Chelsea assumed he’d heard the wind, which had been buffeting the truck, but she rolled down her window all the same. Gust-driven raindrops pelted her face.
She shivered from the wet cold and started to roll it up again when she heard crying. At first she thought it must be a cat in distress, but the more she listened, the more human it sounded.
“That’s a little child’s voice!”
“You’re right,” he murmured, “but where?”
Sensing a mystery, Chelsea opened the door to investigate. Before her new Italian leather heels touched the ground, she could see a woman beckoning to them from across the road, shouting frantic cries for help. Her body was nothing more than a silhouette in the downpour.

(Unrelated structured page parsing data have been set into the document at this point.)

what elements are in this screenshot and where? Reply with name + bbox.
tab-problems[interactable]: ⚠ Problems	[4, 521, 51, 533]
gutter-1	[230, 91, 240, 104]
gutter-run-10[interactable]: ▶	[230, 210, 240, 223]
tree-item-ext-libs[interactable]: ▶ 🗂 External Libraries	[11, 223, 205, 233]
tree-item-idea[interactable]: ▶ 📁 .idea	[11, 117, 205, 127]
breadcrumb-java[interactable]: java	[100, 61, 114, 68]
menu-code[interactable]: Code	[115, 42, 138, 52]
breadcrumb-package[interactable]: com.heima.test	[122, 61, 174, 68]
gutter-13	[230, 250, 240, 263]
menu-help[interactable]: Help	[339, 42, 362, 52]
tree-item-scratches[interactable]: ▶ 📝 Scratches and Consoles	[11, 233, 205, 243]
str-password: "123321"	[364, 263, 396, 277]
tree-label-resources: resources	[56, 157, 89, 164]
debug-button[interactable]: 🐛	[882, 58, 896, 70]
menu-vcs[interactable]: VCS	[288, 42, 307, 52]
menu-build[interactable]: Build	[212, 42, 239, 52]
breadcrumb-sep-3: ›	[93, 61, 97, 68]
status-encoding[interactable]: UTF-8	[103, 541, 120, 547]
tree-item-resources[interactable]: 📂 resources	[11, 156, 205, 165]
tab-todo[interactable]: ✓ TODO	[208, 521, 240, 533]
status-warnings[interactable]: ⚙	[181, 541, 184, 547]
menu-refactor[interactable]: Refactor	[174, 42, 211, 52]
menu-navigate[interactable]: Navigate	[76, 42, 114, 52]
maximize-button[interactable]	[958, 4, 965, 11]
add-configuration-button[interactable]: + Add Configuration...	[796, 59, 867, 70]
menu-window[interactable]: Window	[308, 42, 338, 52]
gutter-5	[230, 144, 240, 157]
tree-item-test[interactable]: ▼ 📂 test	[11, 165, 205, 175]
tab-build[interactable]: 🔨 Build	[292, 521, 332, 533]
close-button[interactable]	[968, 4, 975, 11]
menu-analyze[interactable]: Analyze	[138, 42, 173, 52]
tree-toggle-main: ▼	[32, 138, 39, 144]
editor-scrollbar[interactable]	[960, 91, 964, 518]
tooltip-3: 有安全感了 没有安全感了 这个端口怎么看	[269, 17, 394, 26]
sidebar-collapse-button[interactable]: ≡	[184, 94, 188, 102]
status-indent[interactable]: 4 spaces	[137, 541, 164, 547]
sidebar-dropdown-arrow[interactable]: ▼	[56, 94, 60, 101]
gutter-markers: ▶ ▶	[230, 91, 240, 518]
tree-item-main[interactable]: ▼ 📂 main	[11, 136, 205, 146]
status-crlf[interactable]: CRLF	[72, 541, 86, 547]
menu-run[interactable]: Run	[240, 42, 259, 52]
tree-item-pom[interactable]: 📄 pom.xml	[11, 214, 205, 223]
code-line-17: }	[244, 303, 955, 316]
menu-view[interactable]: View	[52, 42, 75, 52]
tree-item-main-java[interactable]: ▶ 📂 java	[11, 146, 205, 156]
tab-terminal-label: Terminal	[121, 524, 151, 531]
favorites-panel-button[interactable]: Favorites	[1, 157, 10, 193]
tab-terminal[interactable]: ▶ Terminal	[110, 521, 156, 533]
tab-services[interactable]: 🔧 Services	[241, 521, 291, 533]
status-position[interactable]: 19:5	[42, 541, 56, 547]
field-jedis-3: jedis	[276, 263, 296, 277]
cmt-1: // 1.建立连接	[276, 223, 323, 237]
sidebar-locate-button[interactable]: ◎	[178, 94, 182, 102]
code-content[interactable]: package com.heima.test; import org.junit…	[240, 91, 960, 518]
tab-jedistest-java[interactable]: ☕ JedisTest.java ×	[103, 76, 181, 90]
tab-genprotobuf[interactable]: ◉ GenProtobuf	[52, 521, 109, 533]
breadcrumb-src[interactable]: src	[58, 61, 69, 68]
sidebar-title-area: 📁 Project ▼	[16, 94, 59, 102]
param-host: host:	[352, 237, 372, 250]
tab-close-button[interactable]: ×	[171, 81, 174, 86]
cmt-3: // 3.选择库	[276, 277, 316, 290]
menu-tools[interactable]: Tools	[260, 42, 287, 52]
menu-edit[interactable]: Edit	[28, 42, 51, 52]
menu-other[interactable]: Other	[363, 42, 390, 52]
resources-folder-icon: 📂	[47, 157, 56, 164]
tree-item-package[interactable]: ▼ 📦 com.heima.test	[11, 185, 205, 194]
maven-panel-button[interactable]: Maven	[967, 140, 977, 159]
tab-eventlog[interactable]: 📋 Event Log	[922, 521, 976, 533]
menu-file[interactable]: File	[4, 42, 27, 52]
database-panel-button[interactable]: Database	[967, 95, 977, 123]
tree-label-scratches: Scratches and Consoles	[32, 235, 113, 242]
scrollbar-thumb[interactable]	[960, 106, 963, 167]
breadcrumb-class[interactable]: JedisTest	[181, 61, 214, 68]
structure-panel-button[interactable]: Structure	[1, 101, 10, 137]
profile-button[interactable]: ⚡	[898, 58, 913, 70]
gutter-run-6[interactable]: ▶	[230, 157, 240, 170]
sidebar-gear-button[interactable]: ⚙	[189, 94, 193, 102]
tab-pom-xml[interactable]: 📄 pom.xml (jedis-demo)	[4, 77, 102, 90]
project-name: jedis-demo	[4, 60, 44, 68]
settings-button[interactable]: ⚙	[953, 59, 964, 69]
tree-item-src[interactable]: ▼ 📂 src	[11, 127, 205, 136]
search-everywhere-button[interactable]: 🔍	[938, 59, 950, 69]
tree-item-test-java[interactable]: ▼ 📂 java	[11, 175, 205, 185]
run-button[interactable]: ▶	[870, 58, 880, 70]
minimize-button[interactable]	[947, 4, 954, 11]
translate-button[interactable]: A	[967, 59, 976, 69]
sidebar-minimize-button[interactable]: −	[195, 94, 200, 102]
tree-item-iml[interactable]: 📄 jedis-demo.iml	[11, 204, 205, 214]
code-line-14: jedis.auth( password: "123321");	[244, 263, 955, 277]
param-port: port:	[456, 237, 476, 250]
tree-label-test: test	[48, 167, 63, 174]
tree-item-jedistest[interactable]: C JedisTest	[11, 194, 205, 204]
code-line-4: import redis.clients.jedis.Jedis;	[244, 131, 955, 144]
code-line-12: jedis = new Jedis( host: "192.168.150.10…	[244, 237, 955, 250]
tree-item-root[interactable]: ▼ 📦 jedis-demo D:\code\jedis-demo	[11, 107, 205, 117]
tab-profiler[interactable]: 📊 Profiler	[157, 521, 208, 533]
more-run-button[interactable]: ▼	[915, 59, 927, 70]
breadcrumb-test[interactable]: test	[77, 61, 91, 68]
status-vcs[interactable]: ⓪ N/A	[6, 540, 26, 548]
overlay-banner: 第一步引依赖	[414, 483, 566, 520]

Max levered himself from the cab, their personal war put on hold in the face of this unexpected crisis. Chelsea chased after him. In case she couldn’t get to the station in time to report the story on Camille and the baby, maybe she’d find nuggets of a new drama unfolding here.
Arms flailing, a panic-stricken young woman no more than twenty-one, twenty-two, met Max halfway. Water ran down her pretty features and dripped off her dark blond braids. The rain had plastered the corduroy jumper against her thin body, revealing every shiver.
“Thank heaven y-you heard me!” she cried. “I need h-help!” Her hands gripped his hard-muscled forearms. “My baby wandered away from me and f-fell through some boards. I tried to go after her, but the framework is c-crumbling. I’m afraid to make a move or everything m-might cave in on top of her!”
Another trapped child.
As the sickness welled up in his gut, Max closed his eyes tightly for a moment.
Chelsea watched his reaction, stunned by the distinct pallor of his complexion and the way his body had tautened. Something earthshaking was going on inside him. But what?
“It’s going to be all right,” she heard him murmur at last. “What’s your name?”
The mother seemed to hesitate for a moment before she said, “Traci Beal.”
“Traci? How long has your daughter been down there?”
“I d-don’t know. A half hour m-maybe. You’re the first p-person to stop.”
The poor woman’s teeth were chattering. This was the perfect heartbreaking child-in-distress story, but a lot of good it was going to do Chelsea without a camcorder. She flashed him a look of outrage for destroying her camera. But his attention was focused on the mother.
“You haven’t phoned for help yet?”
The young woman shook her head. “I don’t h-have a phone and didn’t dare leave the baby to run to a neighbor’s house. Please…you’ve g-got to help me!” She sounded on the verge of hysterics. “If anything happens to Betsy…”
In the next instant Max left them to climb inside the excavation, where the child’s incessant crying was louder. Chelsea noticed that no matter how much care he took, more material caved in.
As she watched him move around and lift debris, Chelsea held her breath. She couldn’t think of another man who would dive into a precarious situation like this with no thought for his own life.
When she reflected on the constant stream of disgusting men who had flowed in and out of her mother’s world, living off her money, she couldn’t imagine one of them putting a child’s crisis ahead of his own selfish needs.
After a few minutes Max climbed back to them, his face grim as he addressed Traci. “She’s crawled into a main drainage pipe for the subdivision. It’ll take a team of experts to help me reach her. But your daughter has a powerful set of lungs. As long as she’s crying like that, you know she’s all right, just frightened. I’ll call for help from the cell phone in my truck. We’ll get your daughter out safely.”
Of course! Chelsea could phone her office and ask her boss, Howard Percell, to send someone out here on the double with a camcorder. They could still get the exclusive scoop if she acted fast!
Unmindful of the rain, she wheeled around and hurried across the road. Max called to her, but she ignored him. It was vital she tip off her boss before Max tied up the phone. She had an idea he probably kept it in his glove compartment.
No sooner had she opened the passenger door to reach inside it than Max flung open the door on the driver’s side. After sending her a murderous glance, he pulled the phone from the top of the sun visor and started punching buttons.